* Activity
The entries follow. Copy every line in which "been" appears.

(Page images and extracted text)
======

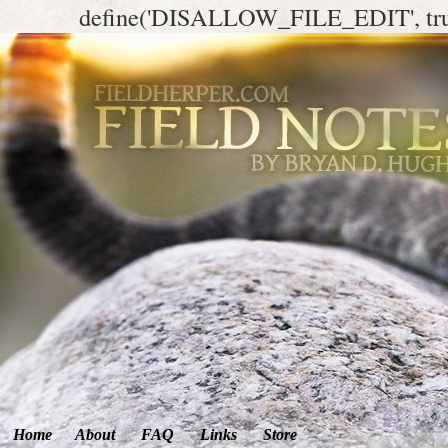
define('DISALLOW_FILE_EDIT', tr
Home
About
FAQ
Links
Store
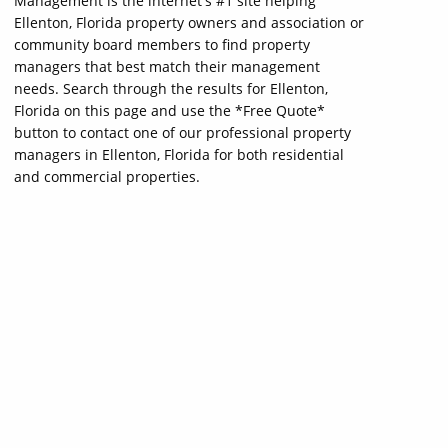
Management is the internet's #1 site helping
Ellenton, Florida property owners and association or
community board members to find property
managers that best match their management
needs. Search through the results for Ellenton,
Florida on this page and use the *Free Quote*
button to contact one of our professional property
managers in Ellenton, Florida for both residential
and commercial properties.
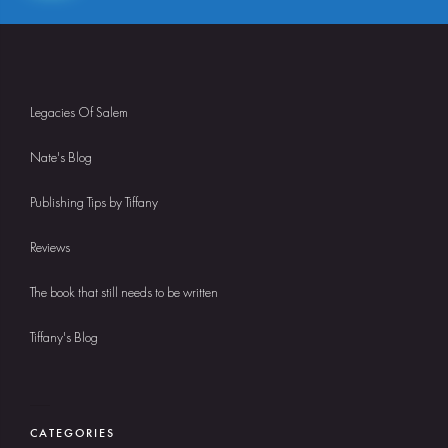
Legacies Of Salem
Nate's Blog
Publishing Tips by Tiffany
Reviews
The book that still needs to be written
Tiffany's Blog
CATEGORIES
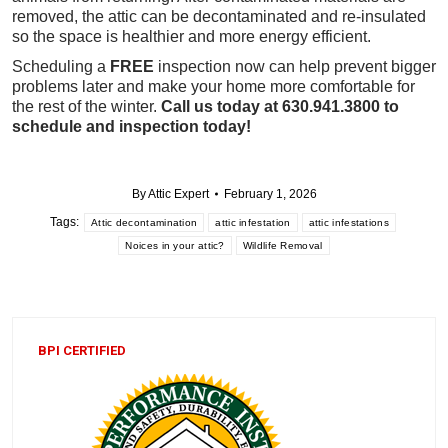
removed, the attic can be decontaminated and re-insulated
so the space is healthier and more energy efficient.
Scheduling a
FREE
inspection now can help prevent bigger
problems later and make your home more comfortable for
the rest of the winter.
Call us today at 630.941.3800 to
schedule and inspection today!
By
Attic Expert
February 1, 2026
Tags:
Attic decontamination
attic infestation
attic infestations
Noices in your attic?
Wildlife Removal
BPI CERTIFIED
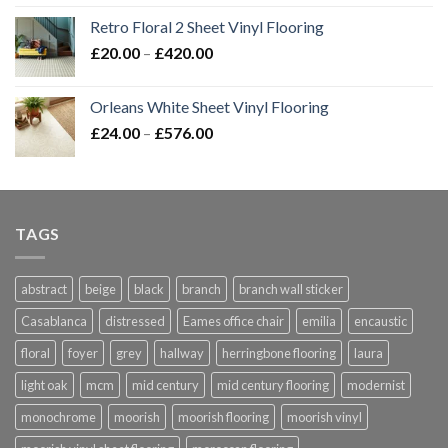
Retro Floral 2 Sheet Vinyl Flooring
Price
£
20.00
–
£
420.00
range:
£20.00
Orleans White Sheet Vinyl Flooring
through
Price
£
24.00
–
£
576.00
£420.00
range:
£24.00
through
£576.00
TAGS
abstract
beige
black
branch
branch wall sticker
Casablanca
distressed
Eames office chair
emilia
encaustic
floral
foyer
grey
hallway
herringbone flooring
laura
light oak
mcm
mid century
mid century flooring
modernist
monochrome
moorish
moorish flooring
moorish vinyl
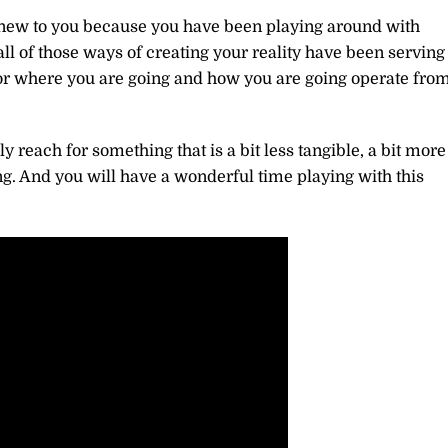
new to you because you have been playing around with
ll of those ways of creating your reality have been serving
for where you are going and how you are going operate fro
 reach for something that is a bit less tangible, a bit more
g. And you will have a wonderful time playing with this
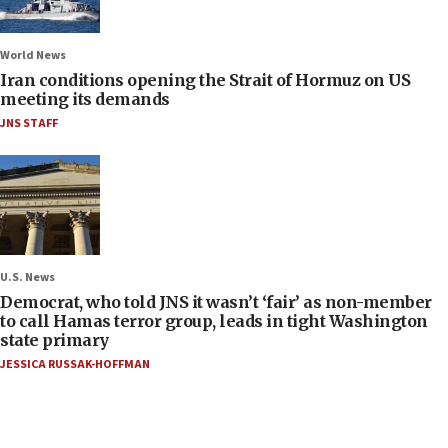
World News
Iran conditions opening the Strait of Hormuz on US
meeting its demands
JNS STAFF
U.S. News
Democrat, who told JNS it wasn’t ‘fair’ as non-member
to call Hamas terror group, leads in tight Washington
state primary
JESSICA RUSSAK-HOFFMAN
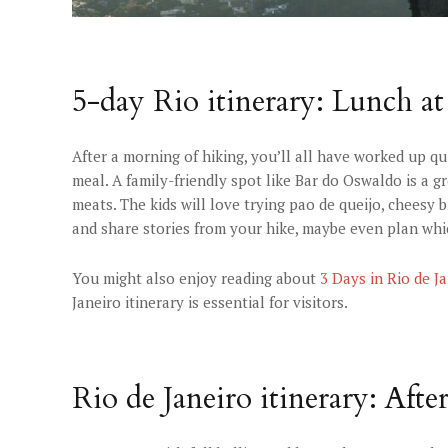
5-day Rio itinerary: Lunch at
After a morning of hiking, you’ll all have worked up qui
meal. A family-friendly spot like Bar do Oswaldo is a gr
meats. The kids will love trying pao de queijo, cheesy br
and share stories from your hike, maybe even plan whi
You might also enjoy reading about
3 Days in Rio de J
Janeiro itinerary is essential for visitors.
Rio de Janeiro itinerary: Aft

======

* Written response
new to you because you have been playing around with
ll of those ways of creating your reality have been serving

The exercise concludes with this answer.